I've just pulled a nice little inductor, 10 mH, from an old TV circuit board, it must have at least 300 turns on a nice ferrite bobbin, and I wound another 30 turns of heavier wire on top of it. Will be testing it out shortly.

I'm no JT expert though. The guys in the other thread are way beyond me as far as getting high power outputs, it seems. But they are using more expensive coil cores than I am willing to buy.

TinselKoala

So.... here's that 10 mH inductor from the TV set. I wound about 30 turns of #22 on the outside of it, over a layer of cloth tape, then used the above schematic, with a 330R resistor in the base leg, to make the newest JT. It blew out a white LED immediately, and lights the NE-2 neon/diode load quite well on a battery that's down to 1.0 volts. I haven't yet tried any other variations with it, but it sure works well lighting the NE-2. Batteries that will not light my other NE2 JTs will light this one. With a fresh AAA it is really bright.

TinselKoala

OK, I think I just figured out that you want high current draw and lots of output power, not necessarily low voltage operation.

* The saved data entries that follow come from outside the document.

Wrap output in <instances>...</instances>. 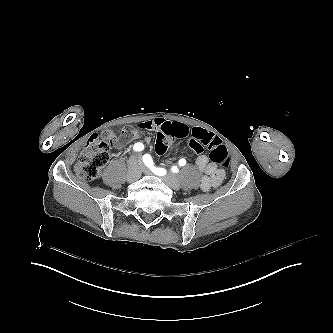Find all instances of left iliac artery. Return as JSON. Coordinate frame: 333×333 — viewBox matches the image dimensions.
Returning <instances> with one entry per match:
<instances>
[{"label":"left iliac artery","mask_w":333,"mask_h":333,"mask_svg":"<svg viewBox=\"0 0 333 333\" xmlns=\"http://www.w3.org/2000/svg\"><path fill=\"white\" fill-rule=\"evenodd\" d=\"M143 161H144L145 165L147 167H149L153 171V173H155L156 175H159V176L165 175V173H166L165 169L154 167L153 160H152V158H151V156L149 154H145L143 156ZM185 164H186V160L185 159H180L179 160V165L180 166H184Z\"/></svg>","instance_id":"44dca946"}]
</instances>
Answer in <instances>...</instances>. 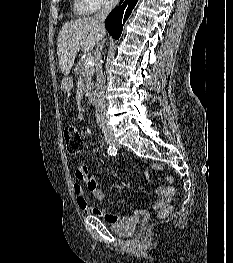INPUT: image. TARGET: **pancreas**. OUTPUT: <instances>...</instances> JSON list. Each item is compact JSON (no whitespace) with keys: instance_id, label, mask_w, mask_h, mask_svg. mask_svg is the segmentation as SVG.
I'll return each mask as SVG.
<instances>
[{"instance_id":"1","label":"pancreas","mask_w":233,"mask_h":263,"mask_svg":"<svg viewBox=\"0 0 233 263\" xmlns=\"http://www.w3.org/2000/svg\"><path fill=\"white\" fill-rule=\"evenodd\" d=\"M77 70L80 75H82L85 78L86 86L84 88V94L86 97L90 98L93 91V81L92 77L94 75V67L93 66H85V60L80 59L77 64Z\"/></svg>"}]
</instances>
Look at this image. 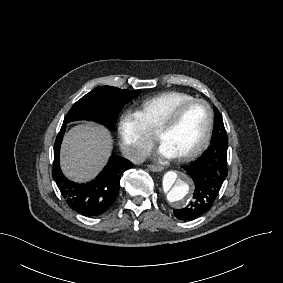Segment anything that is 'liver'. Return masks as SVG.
I'll return each instance as SVG.
<instances>
[{
  "mask_svg": "<svg viewBox=\"0 0 283 283\" xmlns=\"http://www.w3.org/2000/svg\"><path fill=\"white\" fill-rule=\"evenodd\" d=\"M112 149L111 133L104 126L93 122L76 125L63 139L61 169L70 180L90 181L107 164Z\"/></svg>",
  "mask_w": 283,
  "mask_h": 283,
  "instance_id": "obj_1",
  "label": "liver"
}]
</instances>
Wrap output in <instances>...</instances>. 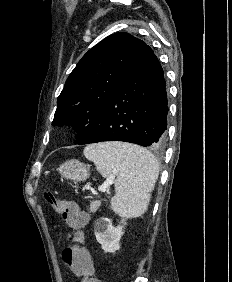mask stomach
Here are the masks:
<instances>
[{
	"label": "stomach",
	"mask_w": 232,
	"mask_h": 282,
	"mask_svg": "<svg viewBox=\"0 0 232 282\" xmlns=\"http://www.w3.org/2000/svg\"><path fill=\"white\" fill-rule=\"evenodd\" d=\"M58 170L63 178L74 182L85 181L90 176L89 166L79 160L66 161Z\"/></svg>",
	"instance_id": "obj_1"
}]
</instances>
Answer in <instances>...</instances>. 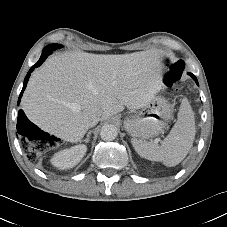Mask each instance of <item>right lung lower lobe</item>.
Masks as SVG:
<instances>
[{"instance_id": "right-lung-lower-lobe-1", "label": "right lung lower lobe", "mask_w": 227, "mask_h": 227, "mask_svg": "<svg viewBox=\"0 0 227 227\" xmlns=\"http://www.w3.org/2000/svg\"><path fill=\"white\" fill-rule=\"evenodd\" d=\"M54 51L53 47L52 46H47L43 52H42V55L39 59V61L33 65L31 67V69L29 70V72L27 73V76L25 77L24 79V84H23V89L20 93V96H19V100H18V103L20 102V99L22 97V94L26 88V85H27V82L29 80V77H30V74L32 73V71L39 67L44 61L45 59ZM28 126H35L34 124H32L28 119L27 117L25 116L24 112L22 110H19V113H18V120H17V130L18 132H23L25 131V129L28 127ZM36 127V126H35Z\"/></svg>"}]
</instances>
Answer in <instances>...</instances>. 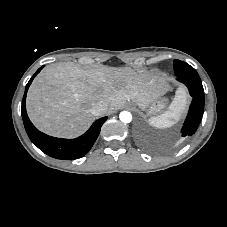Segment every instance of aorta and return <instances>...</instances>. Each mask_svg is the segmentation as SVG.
I'll list each match as a JSON object with an SVG mask.
<instances>
[{"label": "aorta", "instance_id": "aorta-1", "mask_svg": "<svg viewBox=\"0 0 227 227\" xmlns=\"http://www.w3.org/2000/svg\"><path fill=\"white\" fill-rule=\"evenodd\" d=\"M119 118L123 123H130L132 121V114L128 111H122L119 114Z\"/></svg>", "mask_w": 227, "mask_h": 227}]
</instances>
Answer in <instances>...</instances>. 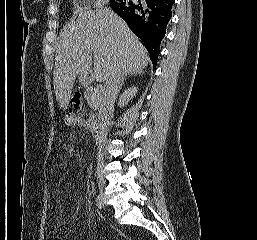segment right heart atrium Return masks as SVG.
<instances>
[{
  "mask_svg": "<svg viewBox=\"0 0 257 240\" xmlns=\"http://www.w3.org/2000/svg\"><path fill=\"white\" fill-rule=\"evenodd\" d=\"M106 0H96V4L97 5H100V4H102V3H104Z\"/></svg>",
  "mask_w": 257,
  "mask_h": 240,
  "instance_id": "right-heart-atrium-1",
  "label": "right heart atrium"
}]
</instances>
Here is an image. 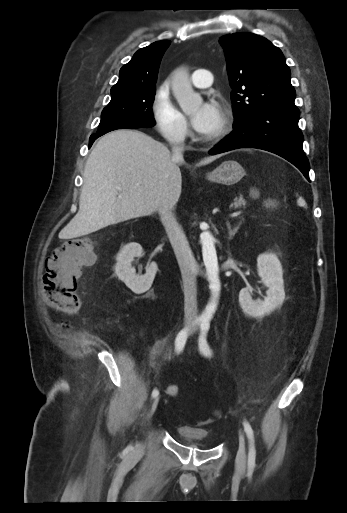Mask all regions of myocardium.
Masks as SVG:
<instances>
[{
    "label": "myocardium",
    "instance_id": "obj_1",
    "mask_svg": "<svg viewBox=\"0 0 347 513\" xmlns=\"http://www.w3.org/2000/svg\"><path fill=\"white\" fill-rule=\"evenodd\" d=\"M230 125H231V122H230L229 116L227 113H225L222 118V123H221L219 130L212 136L203 137L202 140L207 143H213V142L220 140L223 136H225L228 133V131L230 130Z\"/></svg>",
    "mask_w": 347,
    "mask_h": 513
}]
</instances>
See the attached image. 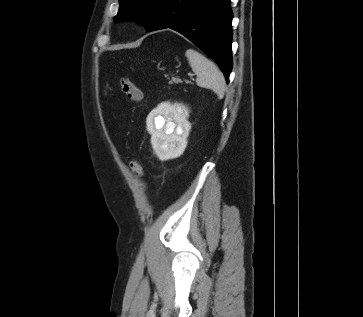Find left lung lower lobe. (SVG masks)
<instances>
[{"label": "left lung lower lobe", "mask_w": 363, "mask_h": 317, "mask_svg": "<svg viewBox=\"0 0 363 317\" xmlns=\"http://www.w3.org/2000/svg\"><path fill=\"white\" fill-rule=\"evenodd\" d=\"M230 0H161L147 32L170 28L203 49L226 81L232 69Z\"/></svg>", "instance_id": "1"}]
</instances>
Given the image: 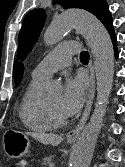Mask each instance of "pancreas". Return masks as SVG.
Listing matches in <instances>:
<instances>
[{
    "label": "pancreas",
    "mask_w": 125,
    "mask_h": 167,
    "mask_svg": "<svg viewBox=\"0 0 125 167\" xmlns=\"http://www.w3.org/2000/svg\"><path fill=\"white\" fill-rule=\"evenodd\" d=\"M53 158H54V156L45 157V158L43 159V163H42L43 166H44V167L49 166V165L52 163Z\"/></svg>",
    "instance_id": "pancreas-1"
}]
</instances>
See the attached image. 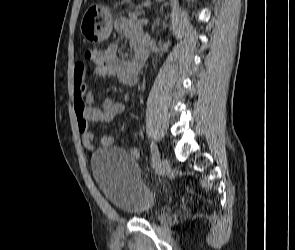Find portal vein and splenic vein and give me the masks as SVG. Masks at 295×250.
Segmentation results:
<instances>
[{
  "label": "portal vein and splenic vein",
  "mask_w": 295,
  "mask_h": 250,
  "mask_svg": "<svg viewBox=\"0 0 295 250\" xmlns=\"http://www.w3.org/2000/svg\"><path fill=\"white\" fill-rule=\"evenodd\" d=\"M140 24H141V25H147V24H148V19H142V20L140 21Z\"/></svg>",
  "instance_id": "obj_1"
}]
</instances>
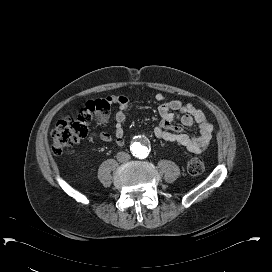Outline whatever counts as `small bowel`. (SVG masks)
I'll return each mask as SVG.
<instances>
[{
  "mask_svg": "<svg viewBox=\"0 0 272 272\" xmlns=\"http://www.w3.org/2000/svg\"><path fill=\"white\" fill-rule=\"evenodd\" d=\"M155 98L160 102L158 111L162 122L153 128V135L159 140L182 145L191 153L199 154L203 152L208 146L214 130L212 123L207 120L204 112L193 104H182L179 100L168 102L164 93H157ZM107 99L111 104L118 106L115 114L114 138L109 133L102 132L99 134V139L106 143L122 146L125 143L123 123L129 101L123 95H111ZM177 122L188 127L197 124L200 136L193 137L183 133L180 128L175 126Z\"/></svg>",
  "mask_w": 272,
  "mask_h": 272,
  "instance_id": "c3829d8e",
  "label": "small bowel"
}]
</instances>
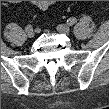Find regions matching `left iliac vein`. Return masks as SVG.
<instances>
[{"instance_id":"1","label":"left iliac vein","mask_w":109,"mask_h":109,"mask_svg":"<svg viewBox=\"0 0 109 109\" xmlns=\"http://www.w3.org/2000/svg\"><path fill=\"white\" fill-rule=\"evenodd\" d=\"M57 30L60 32V33H65V34H68L70 32V28L69 26L65 25V24H61L57 27Z\"/></svg>"}]
</instances>
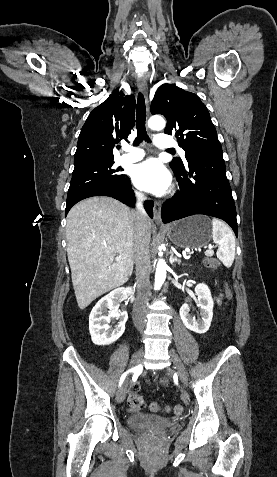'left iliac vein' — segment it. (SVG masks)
Segmentation results:
<instances>
[{
    "label": "left iliac vein",
    "mask_w": 277,
    "mask_h": 477,
    "mask_svg": "<svg viewBox=\"0 0 277 477\" xmlns=\"http://www.w3.org/2000/svg\"><path fill=\"white\" fill-rule=\"evenodd\" d=\"M170 357H171V361L173 362V364L175 365V367L178 371V375H179L180 380L182 381V383L184 385H187L188 377H187L185 367H184L183 363L181 362V359L179 358V356L174 351H170Z\"/></svg>",
    "instance_id": "obj_1"
}]
</instances>
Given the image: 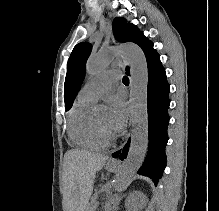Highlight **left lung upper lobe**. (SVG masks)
Returning a JSON list of instances; mask_svg holds the SVG:
<instances>
[{"label": "left lung upper lobe", "mask_w": 219, "mask_h": 211, "mask_svg": "<svg viewBox=\"0 0 219 211\" xmlns=\"http://www.w3.org/2000/svg\"><path fill=\"white\" fill-rule=\"evenodd\" d=\"M113 32L116 40L119 42H134L139 45L145 56L155 51L153 43L148 40L135 25L127 24L123 18H115L113 21ZM92 46L89 43L83 42L77 44L67 63V74L64 84L66 110H69L78 93L82 81L85 76V64L91 53ZM129 72V68H126Z\"/></svg>", "instance_id": "1"}]
</instances>
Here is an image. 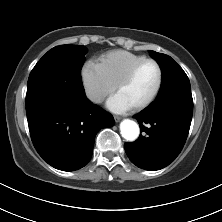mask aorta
Returning <instances> with one entry per match:
<instances>
[{
	"mask_svg": "<svg viewBox=\"0 0 222 222\" xmlns=\"http://www.w3.org/2000/svg\"><path fill=\"white\" fill-rule=\"evenodd\" d=\"M120 133L127 141H135L140 133L138 124L135 121L125 119L120 124Z\"/></svg>",
	"mask_w": 222,
	"mask_h": 222,
	"instance_id": "762f6f07",
	"label": "aorta"
}]
</instances>
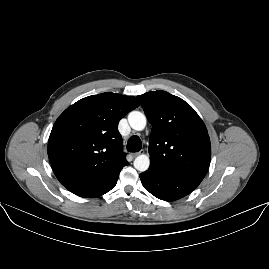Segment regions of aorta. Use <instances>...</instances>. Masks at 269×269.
I'll return each instance as SVG.
<instances>
[{
	"instance_id": "obj_1",
	"label": "aorta",
	"mask_w": 269,
	"mask_h": 269,
	"mask_svg": "<svg viewBox=\"0 0 269 269\" xmlns=\"http://www.w3.org/2000/svg\"><path fill=\"white\" fill-rule=\"evenodd\" d=\"M128 121L131 128L135 131H144L147 126V119L146 116L141 112H131L128 116ZM150 156L148 154H140L134 160V167L144 172L150 166Z\"/></svg>"
}]
</instances>
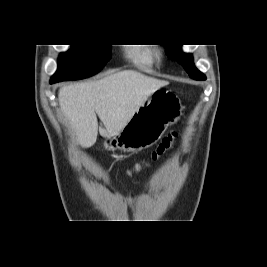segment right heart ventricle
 Here are the masks:
<instances>
[{
  "mask_svg": "<svg viewBox=\"0 0 267 267\" xmlns=\"http://www.w3.org/2000/svg\"><path fill=\"white\" fill-rule=\"evenodd\" d=\"M125 57L141 69L152 67L156 62V52L152 48L130 46L125 50Z\"/></svg>",
  "mask_w": 267,
  "mask_h": 267,
  "instance_id": "e07e8e85",
  "label": "right heart ventricle"
}]
</instances>
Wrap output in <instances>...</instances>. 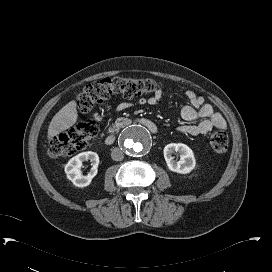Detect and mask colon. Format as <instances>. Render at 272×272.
Wrapping results in <instances>:
<instances>
[{
	"label": "colon",
	"mask_w": 272,
	"mask_h": 272,
	"mask_svg": "<svg viewBox=\"0 0 272 272\" xmlns=\"http://www.w3.org/2000/svg\"><path fill=\"white\" fill-rule=\"evenodd\" d=\"M160 85L149 78L107 77L96 83L87 85L77 97L80 112L89 113L92 108L114 93H122L127 97L151 95L158 91ZM97 124L94 120L77 123L70 131L54 136L48 146L52 157H65L84 149L97 135ZM209 146L216 154H224L229 147L228 134L219 130L214 132Z\"/></svg>",
	"instance_id": "colon-1"
}]
</instances>
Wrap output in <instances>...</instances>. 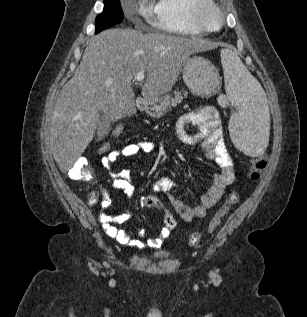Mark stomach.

OK....we can do that too. For this application you can cheat a little bit by using a secondary that is already wound for you: a TV flyback transformer. You wind your own primary around the exposed part of the ferrite loop that makes the core of the flyback. Then you drive your new primary with the output of a higher-power self-resonating circuit.

Here's the so-called "ZVS" or zero-voltage-switching flyback driver system that I use. It's also similar to the Royer-oscillator-type wireless power and inductive heater circuits.

With the arrangement I'm using it draws about 7 to 9 amps from a 24-36 volt battery supply, and makes 30,000 volts at the flyback output. SO be careful.